You Win Some, You Lose Some
If the first two weeks of 2024 is this much of a roller coaster, what will the rest of the year bring?
So I had originally envisioned a very different newsletter for this week, the first Thin Ink issue of 2024. But it would be remiss of me as a journalist and writer not to reflect and incorporate the high highs and the low lows of the past two weeks.
In other words, you’ll get the full whack of my ramblings throughout the newsletter instead of just in the preamble, and will better understand why this issue is late. Oh, and a pro tip: don’t let your belongings out of your sight.
Last week, I embarked on my first trip of 2024: to attend and speak at the Oxford Real Farming Conference 2024 (ORFC). I wondered initially about the logic of holding a conference in the deepest, darkest winter period but the energy, passion, and inspiration I experienced at the event amid the Hogwarts vibes was pretty special.
So I changed my mind - starting the year on such a high was a pretty smart move. But since this section is about ‘losing’, let’s get on with it.
The first thing I lost was my watch. I don’t know exactly where or when it happened, but it must have been around the time when an usually large crowd of travellers were rushing through airport security and I lost sight of the different trays with my belongings for a few minutes.

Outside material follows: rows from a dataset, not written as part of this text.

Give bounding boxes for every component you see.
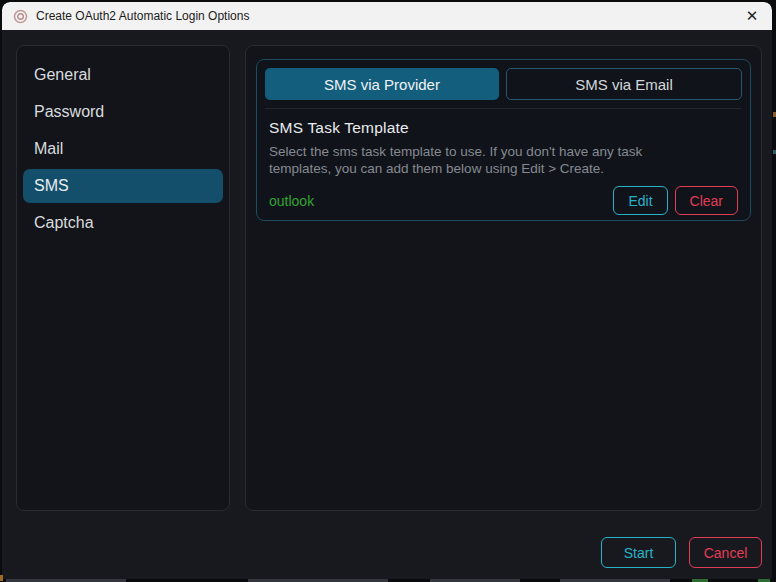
sms-mode-tabs: SMS via Provider SMS via Email: [265, 68, 742, 100]
clear-button[interactable]: Clear: [675, 186, 738, 215]
sidebar-item-general[interactable]: General: [23, 58, 223, 92]
sms-template-card: SMS via Provider SMS via Email SMS Task …: [256, 59, 751, 221]
section-description-line1: Select the sms task template to use. If …: [269, 144, 642, 159]
sidebar-item-sms[interactable]: SMS: [23, 169, 223, 203]
selected-template-value: outlook: [269, 193, 314, 209]
settings-sidebar: General Password Mail SMS Captcha: [16, 45, 230, 511]
template-row: outlook Edit Clear: [269, 186, 738, 215]
tab-separator: [265, 108, 742, 109]
tab-sms-via-email[interactable]: SMS via Email: [506, 68, 742, 100]
background-window-sliver: [0, 575, 3, 581]
app-logo-icon: [12, 8, 28, 24]
sidebar-item-password[interactable]: Password: [23, 95, 223, 129]
sidebar-item-captcha[interactable]: Captcha: [23, 206, 223, 240]
close-icon[interactable]: ✕: [732, 2, 772, 30]
dialog-window: Create OAuth2 Automatic Login Options ✕ …: [2, 2, 772, 579]
titlebar: Create OAuth2 Automatic Login Options ✕: [2, 2, 772, 30]
section-description-line2: templates, you can add them below using …: [269, 161, 604, 176]
screen: { "window": { "title": "Create OAuth2 Au…: [0, 0, 776, 582]
section-title: SMS Task Template: [269, 119, 738, 137]
cancel-button[interactable]: Cancel: [689, 537, 762, 568]
sms-settings-panel: SMS via Provider SMS via Email SMS Task …: [245, 45, 762, 511]
section-description: Select the sms task template to use. If …: [269, 143, 738, 177]
window-title: Create OAuth2 Automatic Login Options: [36, 9, 249, 23]
tab-sms-via-provider[interactable]: SMS via Provider: [265, 68, 499, 100]
sidebar-item-mail[interactable]: Mail: [23, 132, 223, 166]
start-button[interactable]: Start: [601, 537, 676, 568]
edit-button[interactable]: Edit: [613, 186, 667, 215]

A week later, something similar, but bigger, happened. I was in central London catching up with a friend and their colleague in a quiet, almost deserted pub. When I got up to go meet another friend, I suddenly discovered, with a bad feeling in the pit of my stomach, that my backpack, which I’d placed right behind my chair, was nowhere to be found.
My backpack, with a laptop, a digital notebook, and my reading glasses. My backpack, with the chargers, adaptors and house keys. My backpack, with my wallet which has all my bank cards and Italian paperwork (!!!!!).
We were horrified AND stumped. There were at least two of us sitting and chatting at the table at any one time. The bartender told us a suspicious looking guy had come in and left without ordering anything and that such thefts have become a weekly phenomenon.
I’ve had things stolen before but this was my worst (administrative) nightmare coming true. Having had multiple up close and personal experiences of the legendary Italian bureaucracy, I was always terrified of losing my precious and hard-earned Italian documents.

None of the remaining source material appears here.